1970: -9, 541, 1165, 264, 454, 176; 2589
1971: -26, 606, 1208, 261, 448, 102; 2499
1972: -110, 380, 959, 114, 367, 70; 1,780
1973: 250, 592, 1,284, 351, 566, 28; 3071
1974: 1352, 1669, 2673, 1090, 1340, 59; 8183
1975: 1030, 1361, 1820, 649, 1341, 12; 6213
1976: 1008, 1605, 2223, 672, 1350; 82, 6941
1977: 1022, 1634, 2300, 542, 1307, 96; 6901
1978: 1185, 1494, 2099, 598, 946, 154; 6476
1979: 1655, 1915, 2605, 989, 1705, 169; 9037
1980: 2700, 3399, 3958, 1654, 2974, 303; 14987
1981: 2782, 3534, 4059, 1653, 3234, 289; 15552
1982: 2324, 2917, 3455, 1524, 2611, 277; 13107
1983: 1658, 2374, 2677, 1115, 2019, 322; 10165
1984: 1744, 2425, 2758, 1246, 2148, 379; 10700

As you can see, Marrese's figures actually show a tremendous increase in subsidies after 1973 -more than doubling. By 1980 the USSR was subsidizing the Bloc with about $15 billion a year.

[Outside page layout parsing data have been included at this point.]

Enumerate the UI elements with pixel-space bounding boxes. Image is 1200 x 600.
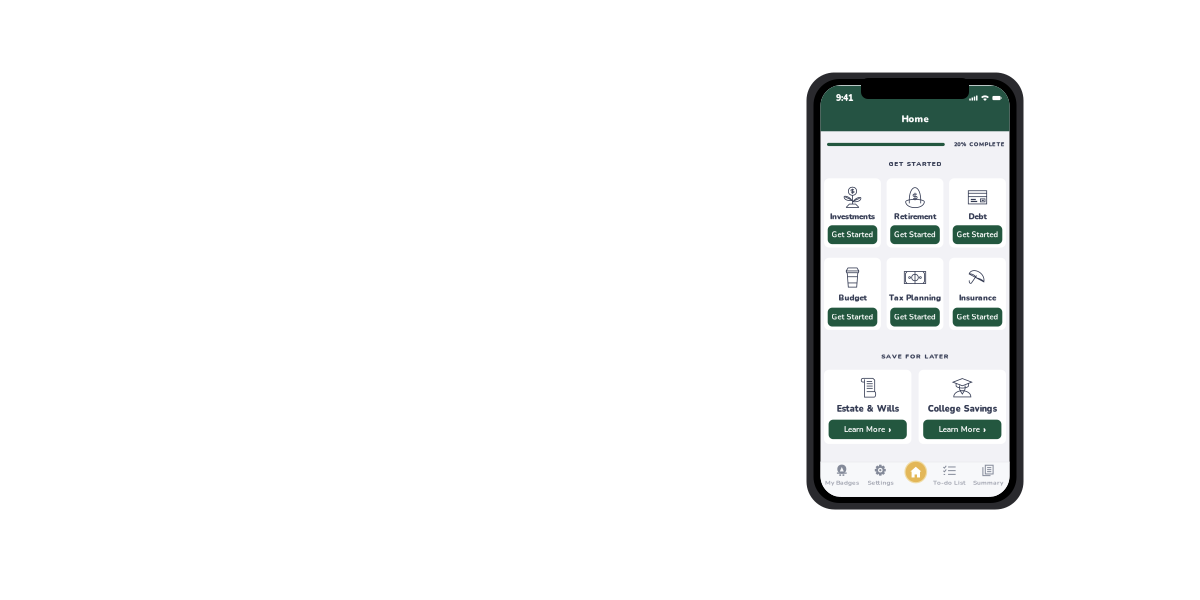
staticText: Insurance [959, 292, 996, 303]
button[interactable]: Get Started [890, 225, 940, 244]
staticText: Budget [838, 292, 866, 303]
staticText: To-do List [933, 478, 966, 487]
staticText: Settings [868, 478, 894, 487]
staticText: Retirement [894, 211, 936, 222]
staticText: My Badges [825, 478, 859, 487]
staticText: Get Started [894, 230, 936, 240]
staticText: GET STARTED [888, 159, 942, 168]
staticText: Get Started [956, 230, 998, 240]
button[interactable]: Learn More [923, 420, 1001, 439]
button[interactable]: Learn More [829, 420, 907, 439]
staticText: SAVE FOR LATER [881, 352, 949, 361]
staticText: Get Started [832, 230, 874, 240]
button[interactable]: Summary [971, 464, 1005, 494]
staticText: Investments [830, 211, 875, 222]
staticText: 9:41 [836, 92, 853, 104]
button[interactable]: My Badges [825, 464, 859, 494]
staticText: Summary [973, 478, 1003, 487]
staticText: Learn More [844, 424, 885, 435]
button[interactable]: Get Started [953, 308, 1002, 326]
staticText: Debt [968, 211, 986, 222]
button[interactable]: Get Started [828, 308, 877, 326]
button[interactable]: To-do List [932, 464, 966, 494]
button[interactable]: Settings [864, 464, 898, 494]
staticText: Estate & Wills [837, 403, 899, 415]
button[interactable]: Home [903, 459, 929, 485]
staticText: Get Started [894, 312, 936, 322]
button[interactable]: Get Started [890, 308, 940, 326]
staticText: Home [902, 113, 928, 126]
staticText: Learn More [939, 424, 980, 435]
staticText: › [888, 423, 891, 436]
staticText: Tax Planning [889, 292, 941, 303]
staticText: 20% COMPLETE [954, 140, 1005, 148]
staticText: › [983, 423, 986, 436]
button[interactable]: Get Started [828, 225, 877, 244]
staticText: Get Started [832, 312, 874, 322]
staticText: Get Started [956, 312, 998, 322]
button[interactable]: Get Started [953, 225, 1002, 244]
staticText: College Savings [928, 403, 997, 415]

I would recommend purchasing Comisso and Tyson's book if you're interested in COMECON economics -I'll warn you however that it is very dry reading, even for someone interested in the subject.
Post 12 Aug 2011, 21:51
It should be okay, I have read Zaleski's mammoth works into the Soviet plan.
Bought! Thank you, it was only 1p on Amazon, it should be with me by Friday.
I have also just come across and bought this: "Eastern Europe in the World Economy (Cambridge Russian, Soviet and Post-Soviet Studies)" - Laszlo Csaba

This too. I'm in love.
Post 06 Sep 2012, 22:05
Ironically, it was socialist Poland's integration into the capitalist financial system that produced Solidarity. And Solidarity ended up sacrificing the Polish working class to that same system.